For example, distributing too many video chunks at the start would
potentially overload the workers 400. Distributing too few video
chunks to the workers 400 would potentially result in not enough
video frames being processed in time for real-time streaming of the
processed video. Additionally, distributing a group of video chunks
in order helps the real-time video streaming of the processed video
because the preview server 200 accesses the completed video chunks
in order. Workers 400 may balance the workload of processing the
video chunks among themselves. For example, a worker 400 may
distribute some of its workload to other workers 400, which process
the received workload in parallel.
[0038] In one embodiment, the post-processing module 230 uses a
sliding window to control the video chunk distribution through the
chunk distributor 300. The window size represents the number of
video chunks being processed in parallel at a time by the selected
workers 400. FIG. 4 is an example of distributing multiple chunks
of a video processing task using a sliding window. In the
embodiment illustrated in FIG. 4, the size of the sliding window is
four, which means four video chunks 401-404 are distributed through
the chunk distributor 300 to one or more workers 400 for parallel
video processing service.
[0039] Assume that the sliding window 410 includes the first group
of four video chunks distributed to four workers 400 for
processing. The order of the four video chunks 401-403 corresponds
to the order of streaming the completed video chunks. In other
words, the first video chunk 401 needs to be completed before any
other video chunks (402-403) for video streaming. Given the workers
400 processing their assigned video chunks can have different work
loads and processing speeds, the post-processing module 230
controls the order of the completed video chunks by accessing the
completed video chunks in order. In other words, the
post-processing module 230 accesses completed video chunk 401
before accessing the completed video chunk 403 even if the worker
400 responsible for the video chunk 403 finishes the processing
before the worker 400 responsible for the video chunk 401.

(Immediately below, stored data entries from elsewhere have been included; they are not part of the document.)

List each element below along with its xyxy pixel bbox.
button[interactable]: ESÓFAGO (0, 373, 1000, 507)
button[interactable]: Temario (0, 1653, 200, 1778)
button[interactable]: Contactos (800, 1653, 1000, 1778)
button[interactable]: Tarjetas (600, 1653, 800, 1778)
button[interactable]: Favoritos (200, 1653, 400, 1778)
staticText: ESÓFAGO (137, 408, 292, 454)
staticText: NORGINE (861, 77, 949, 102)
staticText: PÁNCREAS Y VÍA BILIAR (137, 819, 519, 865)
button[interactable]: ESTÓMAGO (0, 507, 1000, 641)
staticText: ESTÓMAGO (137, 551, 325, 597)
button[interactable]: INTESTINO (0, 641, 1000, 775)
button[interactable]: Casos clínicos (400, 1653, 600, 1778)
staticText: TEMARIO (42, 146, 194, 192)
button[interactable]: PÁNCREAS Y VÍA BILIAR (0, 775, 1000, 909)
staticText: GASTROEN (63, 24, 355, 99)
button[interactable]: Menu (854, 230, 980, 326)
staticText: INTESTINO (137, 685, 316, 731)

[0040] Responsive to the first video chunk 401 being completed and
returned by the worker 400, the post-processing module 230 requests
next video chunk 405 for processing. The updated sliding window 420
now includes video chunks 402-405. The chunk distributor 300
selects a worker 400 for processing video chunk 405. The sliding
window slides along the video chunks until all video chunks are
processed.
[0041] FIG. 3 is a flow diagram of interactions among a preview
server 200, a chunk distributor 300 and a pool of workers 400 of
the distributed real-time processing system 100. The interactions
illustrated in FIG. 3 are example interactions among a preview
server 200, a chunk distributor 300 and a pool of workers 400 of
the distributed real-time processing system 100. The same or
similar operation is happening concurrently for each of the video
processing units 108A-N of the distributed real-time processing
system 100. This facilitates the parallel processing of many
different videos. Initially, the preview server 200 receives 302 an
edit list of videos from the system load balancer 104. The preview
server 200 determines 304 the processing parameters (e.g., number
of video frames of each video clip and source of the video clip and
type of video processing service requested). The preview server 200
partitions the video clip identified in the edit list into multiple
video chunks and requests 306 a number (e.g., N) of workers 400 for
the processing task from the chunk distributor 300.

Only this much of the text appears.